---------- Stored data

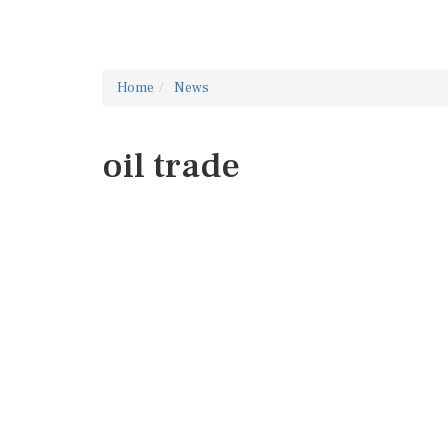
Home
News
oil trade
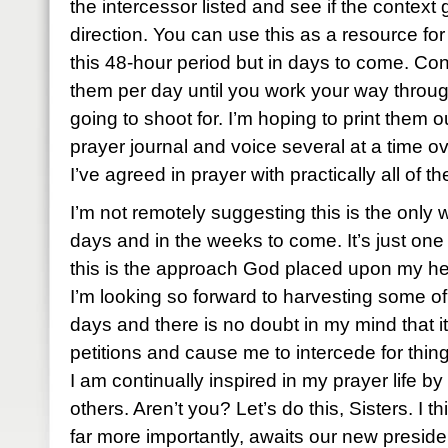
the intercessor listed and see if the context 
direction. You can use this as a resource for
this 48-hour period but in days to come. Con
them per day until you work your way throug
going to shoot for. I’m hoping to print them 
prayer journal and voice several at a time o
I’ve agreed in prayer with practically all of t
I’m not remotely suggesting this is the only 
days and in the weeks to come. It’s just one 
this is the approach God placed upon my he
I’m looking so forward to harvesting some of 
days and there is no doubt in my mind that it 
petitions and cause me to intercede for thi
I am continually inspired in my prayer life by
others. Aren’t you? Let’s do this, Sisters. I 
far more importantly, awaits our new preside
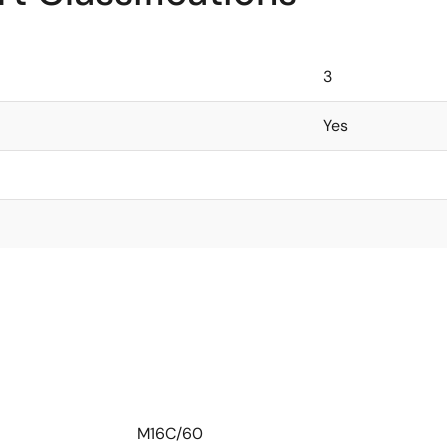
3
Yes
M16C/60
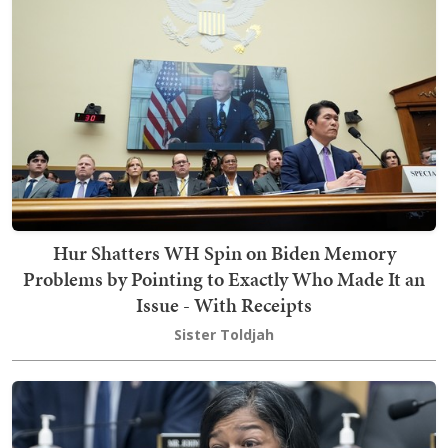
Hur Shatters WH Spin on Biden Memory
Problems by Pointing to Exactly Who Made It an
Issue - With Receipts
Sister Toldjah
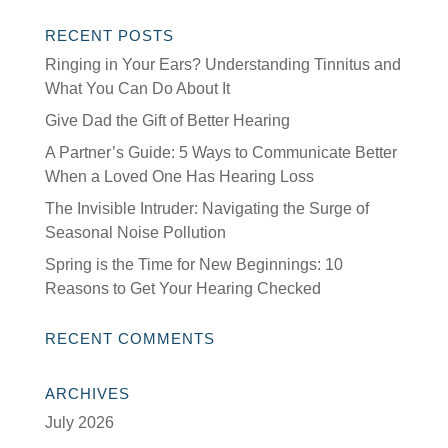
RECENT POSTS
Ringing in Your Ears? Understanding Tinnitus and
What You Can Do About It
Give Dad the Gift of Better Hearing
A Partner’s Guide: 5 Ways to Communicate Better
When a Loved One Has Hearing Loss
The Invisible Intruder: Navigating the Surge of
Seasonal Noise Pollution
Spring is the Time for New Beginnings: 10
Reasons to Get Your Hearing Checked
RECENT COMMENTS
ARCHIVES
July 2026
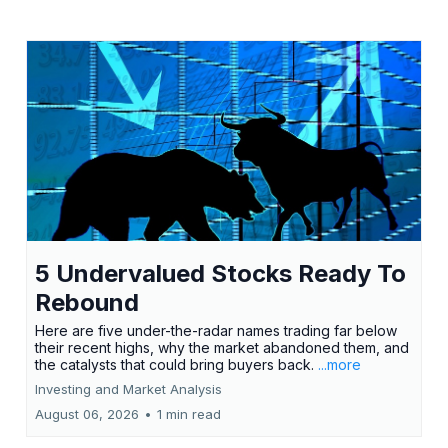
5 Undervalued Stocks Ready To
Rebound
Here are five under-the-radar names trading far below
their recent highs, why the market abandoned them, and
the catalysts that could bring buyers back.
...more
Investing and Market Analysis
August 06, 2026
•
1 min read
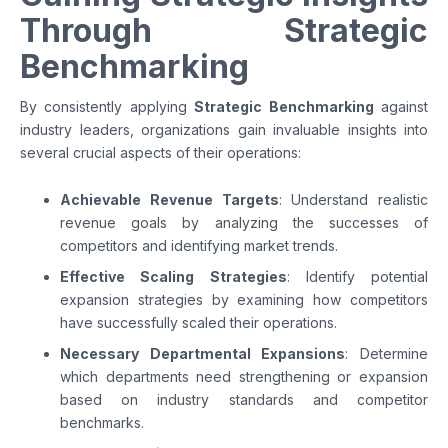
Through Strategic
Benchmarking
By consistently applying
Strategic Benchmarking
against
industry leaders, organizations gain invaluable insights into
several crucial aspects of their operations:
Achievable Revenue Targets
: Understand realistic
revenue goals by analyzing the successes of
competitors and identifying market trends.
Effective Scaling Strategies
: Identify potential
expansion strategies by examining how competitors
have successfully scaled their operations.
Necessary Departmental Expansions
: Determine
which departments need strengthening or expansion
based on industry standards and competitor
benchmarks.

--------------------

About this task ▸ Drop the pictures and reproduce the rest of the entries above exactly.

Answer to this problem ▸
Home
News
oil trade
the intercessor listed and see if the context 
direction. You can use this as a resource for
this 48-hour period but in days to come. Con
them per day until you work your way throug
going to shoot for. I’m hoping to print them 
prayer journal and voice several at a time o
I’ve agreed in prayer with practically all of t
I’m not remotely suggesting this is the only 
days and in the weeks to come. It’s just one 
this is the approach God placed upon my he
I’m looking so forward to harvesting some of 
days and there is no doubt in my mind that it 
petitions and cause me to intercede for thi
I am continually inspired in my prayer life by
others. Aren’t you? Let’s do this, Sisters. I 
far more importantly, awaits our new preside
3
Yes
M16C/60
Hur Shatters WH Spin on Biden Memory
Problems by Pointing to Exactly Who Made It an
Issue - With Receipts
Sister Toldjah
RECENT POSTS
Ringing in Your Ears? Understanding Tinnitus and
What You Can Do About It
Give Dad the Gift of Better Hearing
A Partner’s Guide: 5 Ways to Communicate Better
When a Loved One Has Hearing Loss
The Invisible Intruder: Navigating the Surge of
Seasonal Noise Pollution
Spring is the Time for New Beginnings: 10
Reasons to Get Your Hearing Checked
RECENT COMMENTS
ARCHIVES
July 2026
5 Undervalued Stocks Ready To
Rebound
Here are five under-the-radar names trading far below
their recent highs, why the market abandoned them, and
the catalysts that could bring buyers back.
...more
Investing and Market Analysis
August 06, 2026
•
1 min read
Through Strategic
Benchmarking
By consistently applying
Strategic Benchmarking
against
industry leaders, organizations gain invaluable insights into
several crucial aspects of their operations:
Achievable Revenue Targets
: Understand realistic
revenue goals by analyzing the successes of
competitors and identifying market trends.
Effective Scaling Strategies
: Identify potential
expansion strategies by examining how competitors
have successfully scaled their operations.
Necessary Departmental Expansions
: Determine
which departments need strengthening or expansion
based on industry standards and competitor
benchmarks.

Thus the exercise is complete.